## DIRECTIONS:
Without including any pictures, reproduce all the lines below word for word.

## GIVEN ENTRIES:
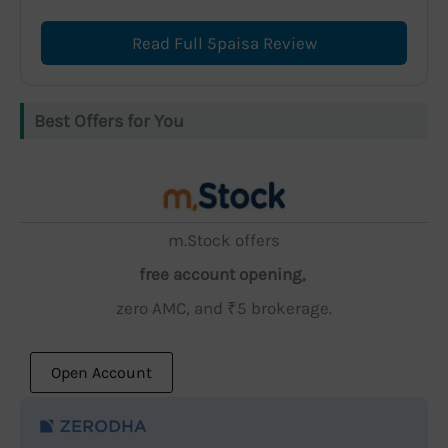
Read Full 5paisa Review
Best Offers for You
m.Stock offers
free account opening,
zero AMC, and ₹5 brokerage.
Open Account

## TASK RESPONSE:
Read Full 5paisa Review
Best Offers for You
m.Stock offers
free account opening,
zero AMC, and ₹5 brokerage.
Open Account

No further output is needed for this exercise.